● **Problem to work on**
Once the line containing "Notify me of new posts by email." is found in the material below, it and every line after it should be transcribed exactly, with pictures left out and nothing added.

● **Supplied entries**
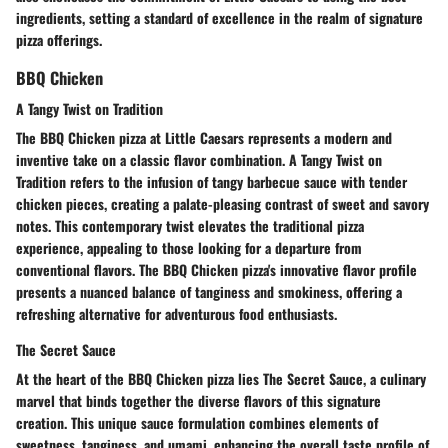
ingredients, setting a standard of excellence in the realm of signature
pizza offerings.
BBQ Chicken
A Tangy Twist on Tradition
The BBQ Chicken pizza at Little Caesars represents a modern and
inventive take on a classic flavor combination. A Tangy Twist on
Tradition refers to the infusion of tangy barbecue sauce with tender
chicken pieces, creating a palate-pleasing contrast of sweet and savory
notes. This contemporary twist elevates the traditional pizza
experience, appealing to those looking for a departure from
conventional flavors. The BBQ Chicken pizza's innovative flavor profile
presents a nuanced balance of tanginess and smokiness, offering a
refreshing alternative for adventurous food enthusiasts.
The Secret Sauce
At the heart of the BBQ Chicken pizza lies The Secret Sauce, a culinary
marvel that binds together the diverse flavors of this signature
creation. This unique sauce formulation combines elements of
sweetness, tanginess, and umami, enhancing the overall taste profile of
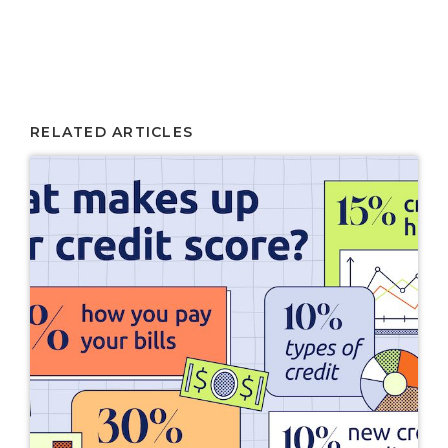
RELATED ARTICLES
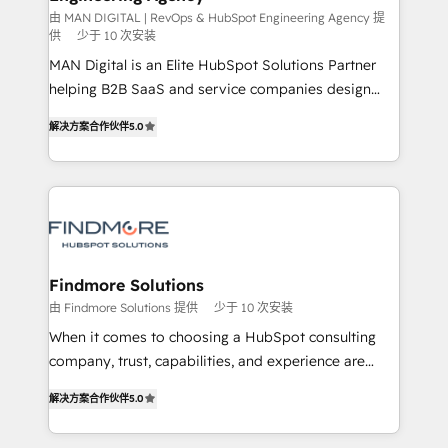
skills for HubSpot projects from strategy to
由 MAN DIGITAL | RevOps & HubSpot Engineering Agency 提
供
少于 10 次安装
implementation and training. Skilled in-house
MAN Digital is an Elite HubSpot Solutions Partner
developers are building HubSpot CMS websites and
helping B2B SaaS and service companies design
complex API integrations with external platforms.
HubSpot as a revenue system, not a marketing tool.
Working from several campuses across Belgium, The
解决方案合作伙伴
5.0
We turn fragmented processes and unreliable data
Netherlands, Denmark and Sweden, iO currently
into one operational source of truth for GTM teams
supports the growth of big and small companies
and leadership. What We Do ➡️ CRM Architecture &
such as Brussels Airport, Volvo, Farmaline, Agilitas,
Implementation 🧩 – Scalable data models and
Streamz and Michelin.
pipelines ➡️ Revenue Operations 📈 – Lead, deal,
onboarding, and renewal processes ➡️ GTM
Operations ⚙️ – Automation, forecasting, and
Findmore Solutions
reporting ➡️ Custom Integrations 🔌 – API-based
由 Findmore Solutions 提供
少于 10 次安装
connections with ERP and billing systems HubSpot
When it comes to choosing a HubSpot consulting
Accreditations: - CRM Implementation Accreditation
company, trust, capabilities, and experience are
🏅 - HubSpot Onboarding Accreditation 🎓 - Custom
three critical factors to consider. That's why our
Integration Accreditation 🧠 Proven in Complex
解决方案合作伙伴
5.0
company stands out in the industry, offering a level
Environments Trusted by teams at T-Mobile, Shoper,
of expertise and professionalism that our clients can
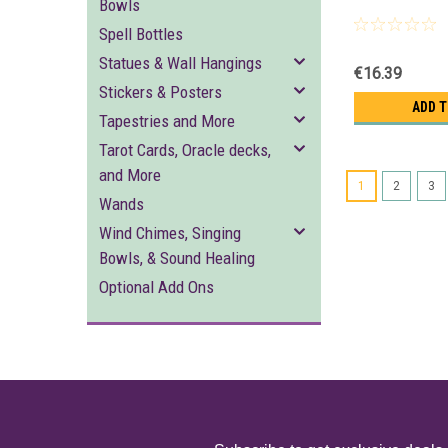
Bowls
Spell Bottles
Statues & Wall Hangings
€16.39
Stickers & Posters
ADD 
Tapestries and More
Tarot Cards, Oracle decks,
and More
1
2
3
Wands
Wind Chimes, Singing
Bowls, & Sound Healing
Optional Add Ons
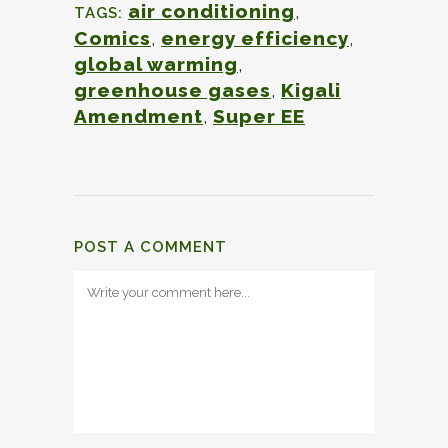
air conditioning
,
TAGS:
Comics
,
energy efficiency
,
global warming
,
greenhouse gases
,
Kigali
Amendment
,
Super EE
POST A COMMENT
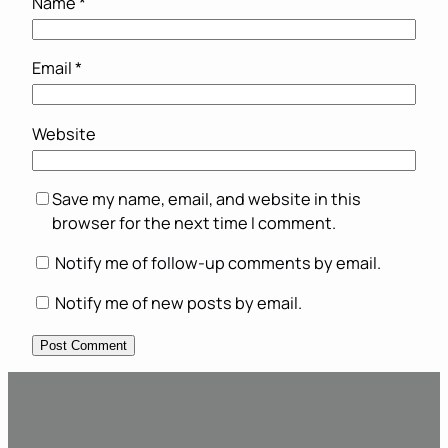
Name
*
Email
*
Website
Save my name, email, and website in this
browser for the next time I comment.
Notify me of follow-up comments by email.
Notify me of new posts by email.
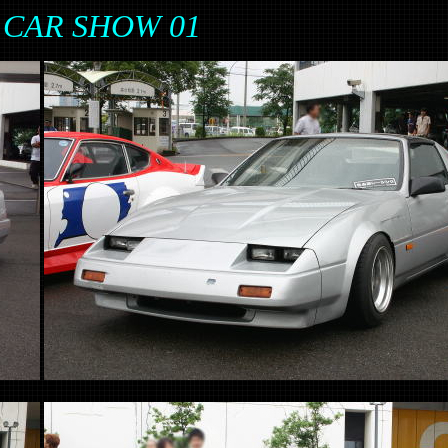
 CAR SHOW 01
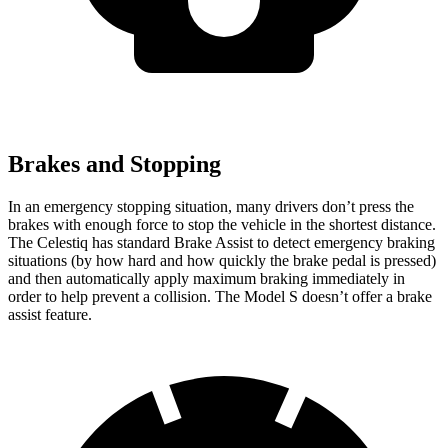
Brakes and Stopping
In an emergency stopping situation, many drivers don’t press the
brakes with enough force to stop the vehicle in the shortest distance.
The Celestiq has standard Brake Assist to detect emergency braking
situations (by how hard and how quickly the brake pedal is pressed)
and then automatically apply maximum braking immediately in
order to help prevent a collision. The Model S doesn’t offer a brake
assist feature.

● **Problem solution**
Notify me of new posts by email.
 CAR SHOW 01
Brakes and Stopping
In an emergency stopping situation, many drivers don’t press the
brakes with enough force to stop the vehicle in the shortest distance.
The Celestiq has standard Brake Assist to detect emergency braking
situations (by how hard and how quickly the brake pedal is pressed)
and then automatically apply maximum braking immediately in
order to help prevent a collision. The Model S doesn’t offer a brake
assist feature.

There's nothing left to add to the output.